Örnek vermek gerekirse, Fransa’da ördeklerin aşılanmasıyla enfeksiyon sayısının düştüğü, virüsün dolaşımının zayıfladığı belirtiliyor; ancak bu durum sadece bölgesel bir etki sağlamış durumda.
Avrupa Birliği, tüm ülkelerde aşılama yapılabilmesi için bir rehber hazırlıyor. Ancak aşılı kuşlar bile virüsü taşıyabilir ve bu durum vahşi kuş nüfusuna yeniden virüs aktarabilir.
ABD hükümeti, uzun süredir kanatlı hayvanların aşılanmasına karşı çıkıyordu. Bunun, Amerikan gıda zincirine aşıların dahil edilmesi ve ihracat yasaklarının gelmesi korkusuyla ilgili olduğu ifade ediliyor. Ancak, ABD Tarım Bakanlığı kısa süre önce güncellenmiş bir H5N1 aşısının kullanımına koşullu onay verdi.
İnsanlar aşılanabilir mi?
ABD ve diğer ülkelerdeki kamu kuruluşları, insanlar için milyonlarca doz kuş gribi aşısı stoğu yapıyor. Dr. Khan, bu aşıların sadece yüksek riskli bölgelerde, hayvanlarla yakın temas halinde olan işçilere uygulanacağını belirtiyor.

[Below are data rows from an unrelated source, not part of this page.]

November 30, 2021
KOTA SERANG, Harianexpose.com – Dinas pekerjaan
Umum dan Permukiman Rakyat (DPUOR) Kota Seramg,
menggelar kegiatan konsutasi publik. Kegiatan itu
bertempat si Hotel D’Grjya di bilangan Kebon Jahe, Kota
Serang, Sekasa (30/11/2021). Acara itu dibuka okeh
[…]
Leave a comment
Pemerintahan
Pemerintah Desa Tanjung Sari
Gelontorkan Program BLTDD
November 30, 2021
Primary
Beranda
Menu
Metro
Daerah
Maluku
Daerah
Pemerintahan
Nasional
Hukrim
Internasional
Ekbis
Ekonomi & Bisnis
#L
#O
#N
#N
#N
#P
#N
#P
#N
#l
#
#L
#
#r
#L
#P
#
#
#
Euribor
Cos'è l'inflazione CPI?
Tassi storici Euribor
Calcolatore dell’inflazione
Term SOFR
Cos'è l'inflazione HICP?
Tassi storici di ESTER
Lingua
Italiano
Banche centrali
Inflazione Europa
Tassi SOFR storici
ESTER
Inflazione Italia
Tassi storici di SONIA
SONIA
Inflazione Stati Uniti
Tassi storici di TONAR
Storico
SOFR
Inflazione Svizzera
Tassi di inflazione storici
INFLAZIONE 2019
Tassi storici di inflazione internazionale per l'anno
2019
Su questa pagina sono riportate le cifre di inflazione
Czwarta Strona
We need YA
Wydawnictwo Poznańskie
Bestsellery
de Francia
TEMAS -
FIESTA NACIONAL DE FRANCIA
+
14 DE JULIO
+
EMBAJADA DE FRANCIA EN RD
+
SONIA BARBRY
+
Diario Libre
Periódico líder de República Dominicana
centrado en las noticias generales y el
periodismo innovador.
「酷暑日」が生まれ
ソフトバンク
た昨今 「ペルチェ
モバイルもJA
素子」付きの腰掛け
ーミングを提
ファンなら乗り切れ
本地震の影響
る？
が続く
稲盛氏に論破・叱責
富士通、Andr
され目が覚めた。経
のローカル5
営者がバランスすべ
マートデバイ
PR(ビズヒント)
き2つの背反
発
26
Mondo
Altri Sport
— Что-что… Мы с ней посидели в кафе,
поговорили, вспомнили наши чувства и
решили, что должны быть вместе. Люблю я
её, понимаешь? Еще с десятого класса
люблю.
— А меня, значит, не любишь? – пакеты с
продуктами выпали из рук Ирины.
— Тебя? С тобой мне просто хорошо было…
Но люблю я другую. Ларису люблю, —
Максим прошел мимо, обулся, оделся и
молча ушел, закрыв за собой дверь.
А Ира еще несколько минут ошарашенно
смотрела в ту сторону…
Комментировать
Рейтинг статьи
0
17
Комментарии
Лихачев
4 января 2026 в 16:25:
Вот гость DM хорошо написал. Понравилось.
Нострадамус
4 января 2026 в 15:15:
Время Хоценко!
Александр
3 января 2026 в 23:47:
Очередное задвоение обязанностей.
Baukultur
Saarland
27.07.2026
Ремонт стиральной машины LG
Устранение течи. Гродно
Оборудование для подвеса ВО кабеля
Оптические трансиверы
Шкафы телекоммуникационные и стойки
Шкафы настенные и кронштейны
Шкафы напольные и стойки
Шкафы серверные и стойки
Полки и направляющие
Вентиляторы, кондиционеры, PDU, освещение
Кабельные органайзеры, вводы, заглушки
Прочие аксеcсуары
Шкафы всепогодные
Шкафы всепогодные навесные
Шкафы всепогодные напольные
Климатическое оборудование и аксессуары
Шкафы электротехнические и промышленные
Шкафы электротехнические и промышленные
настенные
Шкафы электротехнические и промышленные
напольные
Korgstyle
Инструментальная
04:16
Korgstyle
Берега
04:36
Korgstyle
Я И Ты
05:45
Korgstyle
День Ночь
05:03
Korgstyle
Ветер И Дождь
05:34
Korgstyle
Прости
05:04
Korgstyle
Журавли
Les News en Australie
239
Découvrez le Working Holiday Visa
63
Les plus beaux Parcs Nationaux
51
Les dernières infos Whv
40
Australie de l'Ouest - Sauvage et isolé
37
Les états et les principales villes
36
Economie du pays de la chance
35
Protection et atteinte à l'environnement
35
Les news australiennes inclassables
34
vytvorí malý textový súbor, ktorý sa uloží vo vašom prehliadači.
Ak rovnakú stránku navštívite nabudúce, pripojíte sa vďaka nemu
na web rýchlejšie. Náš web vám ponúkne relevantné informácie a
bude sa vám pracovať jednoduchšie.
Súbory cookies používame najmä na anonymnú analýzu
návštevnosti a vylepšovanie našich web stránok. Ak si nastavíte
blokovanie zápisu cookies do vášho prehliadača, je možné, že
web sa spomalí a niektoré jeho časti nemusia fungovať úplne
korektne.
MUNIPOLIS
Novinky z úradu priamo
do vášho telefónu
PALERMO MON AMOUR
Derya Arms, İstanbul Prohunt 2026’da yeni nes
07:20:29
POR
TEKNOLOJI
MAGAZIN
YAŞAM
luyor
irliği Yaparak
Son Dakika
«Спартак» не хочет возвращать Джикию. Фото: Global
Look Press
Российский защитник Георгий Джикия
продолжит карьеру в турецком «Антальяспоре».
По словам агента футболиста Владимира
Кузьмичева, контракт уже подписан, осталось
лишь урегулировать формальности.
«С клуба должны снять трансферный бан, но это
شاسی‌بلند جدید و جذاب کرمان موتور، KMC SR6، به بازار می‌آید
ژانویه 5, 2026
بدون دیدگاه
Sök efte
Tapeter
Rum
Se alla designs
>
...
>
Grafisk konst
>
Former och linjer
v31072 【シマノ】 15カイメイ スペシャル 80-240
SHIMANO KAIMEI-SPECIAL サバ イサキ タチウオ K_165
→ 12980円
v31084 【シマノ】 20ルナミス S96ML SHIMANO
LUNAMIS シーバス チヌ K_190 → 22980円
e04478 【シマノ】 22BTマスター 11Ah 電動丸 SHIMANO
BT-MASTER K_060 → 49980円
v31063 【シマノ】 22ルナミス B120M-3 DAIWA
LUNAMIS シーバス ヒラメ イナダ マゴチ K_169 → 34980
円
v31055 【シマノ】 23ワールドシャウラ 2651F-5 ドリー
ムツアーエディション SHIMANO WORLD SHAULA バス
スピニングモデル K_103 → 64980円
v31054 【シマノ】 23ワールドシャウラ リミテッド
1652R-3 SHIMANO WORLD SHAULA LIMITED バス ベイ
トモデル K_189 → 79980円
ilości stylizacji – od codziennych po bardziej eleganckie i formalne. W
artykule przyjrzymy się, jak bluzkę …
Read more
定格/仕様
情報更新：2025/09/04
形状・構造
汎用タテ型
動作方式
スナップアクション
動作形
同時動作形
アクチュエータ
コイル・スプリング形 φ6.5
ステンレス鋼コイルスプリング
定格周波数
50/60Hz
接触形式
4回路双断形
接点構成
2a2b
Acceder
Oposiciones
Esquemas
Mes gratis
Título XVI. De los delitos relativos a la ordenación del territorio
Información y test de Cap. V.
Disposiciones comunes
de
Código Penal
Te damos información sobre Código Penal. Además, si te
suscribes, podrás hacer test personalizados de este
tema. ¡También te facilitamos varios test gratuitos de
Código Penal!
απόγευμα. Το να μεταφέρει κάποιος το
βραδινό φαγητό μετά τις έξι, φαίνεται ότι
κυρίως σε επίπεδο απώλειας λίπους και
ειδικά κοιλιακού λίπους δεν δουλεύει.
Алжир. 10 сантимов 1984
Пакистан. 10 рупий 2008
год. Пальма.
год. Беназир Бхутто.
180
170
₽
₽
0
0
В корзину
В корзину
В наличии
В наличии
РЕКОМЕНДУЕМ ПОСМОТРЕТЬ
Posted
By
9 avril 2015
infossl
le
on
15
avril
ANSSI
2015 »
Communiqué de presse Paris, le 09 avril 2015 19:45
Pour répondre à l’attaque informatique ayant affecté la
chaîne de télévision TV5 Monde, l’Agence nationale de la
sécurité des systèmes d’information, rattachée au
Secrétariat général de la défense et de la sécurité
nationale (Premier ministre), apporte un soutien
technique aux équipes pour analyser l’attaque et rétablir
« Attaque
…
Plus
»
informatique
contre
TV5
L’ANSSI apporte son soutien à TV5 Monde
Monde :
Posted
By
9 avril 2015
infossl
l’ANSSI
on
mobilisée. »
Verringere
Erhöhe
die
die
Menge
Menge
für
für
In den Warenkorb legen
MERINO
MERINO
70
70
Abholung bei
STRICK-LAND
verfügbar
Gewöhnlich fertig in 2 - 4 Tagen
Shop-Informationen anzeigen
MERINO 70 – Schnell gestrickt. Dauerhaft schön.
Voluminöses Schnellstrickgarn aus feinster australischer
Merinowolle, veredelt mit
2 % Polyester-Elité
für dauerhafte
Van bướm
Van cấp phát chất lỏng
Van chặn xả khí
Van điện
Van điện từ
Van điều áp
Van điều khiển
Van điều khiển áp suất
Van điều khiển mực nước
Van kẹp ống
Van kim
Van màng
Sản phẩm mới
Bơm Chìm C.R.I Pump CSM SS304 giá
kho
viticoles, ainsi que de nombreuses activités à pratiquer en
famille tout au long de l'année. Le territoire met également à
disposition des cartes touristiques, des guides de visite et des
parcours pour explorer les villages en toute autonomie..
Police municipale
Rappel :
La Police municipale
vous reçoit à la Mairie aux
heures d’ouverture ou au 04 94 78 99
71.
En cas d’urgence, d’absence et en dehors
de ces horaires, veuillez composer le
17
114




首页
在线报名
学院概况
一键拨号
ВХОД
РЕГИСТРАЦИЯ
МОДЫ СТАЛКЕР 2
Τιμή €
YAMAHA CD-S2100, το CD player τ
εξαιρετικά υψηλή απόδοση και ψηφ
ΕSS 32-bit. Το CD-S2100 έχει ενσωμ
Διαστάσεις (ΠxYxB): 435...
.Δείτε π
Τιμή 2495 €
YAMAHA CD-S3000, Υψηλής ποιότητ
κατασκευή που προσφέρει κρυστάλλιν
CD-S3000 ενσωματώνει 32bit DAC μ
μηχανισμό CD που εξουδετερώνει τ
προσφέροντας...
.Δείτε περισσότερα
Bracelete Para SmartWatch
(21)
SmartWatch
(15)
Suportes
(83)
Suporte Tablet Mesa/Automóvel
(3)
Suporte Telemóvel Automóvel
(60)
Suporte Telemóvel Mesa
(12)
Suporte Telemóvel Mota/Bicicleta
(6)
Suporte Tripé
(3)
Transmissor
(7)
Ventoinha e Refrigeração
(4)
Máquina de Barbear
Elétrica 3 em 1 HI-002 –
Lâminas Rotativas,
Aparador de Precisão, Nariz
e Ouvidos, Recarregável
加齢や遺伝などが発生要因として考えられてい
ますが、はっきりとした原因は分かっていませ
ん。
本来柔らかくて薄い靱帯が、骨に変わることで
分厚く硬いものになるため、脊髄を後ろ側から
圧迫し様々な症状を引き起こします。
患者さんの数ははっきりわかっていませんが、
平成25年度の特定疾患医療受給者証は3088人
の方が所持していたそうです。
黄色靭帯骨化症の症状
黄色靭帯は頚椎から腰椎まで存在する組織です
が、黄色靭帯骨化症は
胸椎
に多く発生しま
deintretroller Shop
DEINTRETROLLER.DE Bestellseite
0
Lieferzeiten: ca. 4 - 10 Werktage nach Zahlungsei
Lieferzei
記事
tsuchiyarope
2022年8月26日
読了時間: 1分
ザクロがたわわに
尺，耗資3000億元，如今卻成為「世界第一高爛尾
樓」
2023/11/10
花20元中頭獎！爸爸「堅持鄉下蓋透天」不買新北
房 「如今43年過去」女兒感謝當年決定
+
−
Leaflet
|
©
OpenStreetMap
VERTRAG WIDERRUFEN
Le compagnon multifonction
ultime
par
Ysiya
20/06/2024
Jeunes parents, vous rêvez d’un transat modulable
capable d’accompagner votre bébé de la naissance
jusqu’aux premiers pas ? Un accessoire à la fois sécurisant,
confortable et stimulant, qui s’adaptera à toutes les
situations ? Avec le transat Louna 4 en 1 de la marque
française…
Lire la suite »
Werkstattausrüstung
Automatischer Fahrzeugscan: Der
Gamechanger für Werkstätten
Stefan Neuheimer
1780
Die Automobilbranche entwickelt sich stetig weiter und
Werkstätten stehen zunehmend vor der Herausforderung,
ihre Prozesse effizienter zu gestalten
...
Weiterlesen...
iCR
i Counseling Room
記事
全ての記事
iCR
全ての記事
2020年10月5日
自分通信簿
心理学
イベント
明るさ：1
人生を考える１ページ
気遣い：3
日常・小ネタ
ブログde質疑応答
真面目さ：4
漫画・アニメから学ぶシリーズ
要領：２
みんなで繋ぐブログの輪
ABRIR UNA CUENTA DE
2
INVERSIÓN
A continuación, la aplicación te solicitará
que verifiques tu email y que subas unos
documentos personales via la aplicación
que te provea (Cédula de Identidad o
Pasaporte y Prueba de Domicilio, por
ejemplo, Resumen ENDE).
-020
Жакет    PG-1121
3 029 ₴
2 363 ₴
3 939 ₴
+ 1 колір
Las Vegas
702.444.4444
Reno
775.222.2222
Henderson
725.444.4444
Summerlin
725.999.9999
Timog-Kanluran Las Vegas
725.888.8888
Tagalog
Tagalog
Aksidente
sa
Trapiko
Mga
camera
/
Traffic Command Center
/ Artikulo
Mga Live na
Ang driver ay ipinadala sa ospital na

Khan, “Eğer bu durum pandemi düzeyinde bir grip virüsüne dönüşürse, virüsün belirli bir varyantı yeni bir aşı geliştirilmesine zemin hazırlayacak ve yeni bir aşı gerekli düzeylerde üretilecektir.” ifadesini kullanıyor.
Bu süreç zaman alacak, ancak mevcut aşı stoklarının bir ara çözüm sunabileceği öngörülüyor. Khan, “Şu anda elimizde bazı aşılar mevcut ve bu mükemmel bir çözüm olmayabilir, fakat pandeminin ilk dönemlerinde belli bir bağışıklık sağlayabilir.” şeklinde açıklama yapıyor.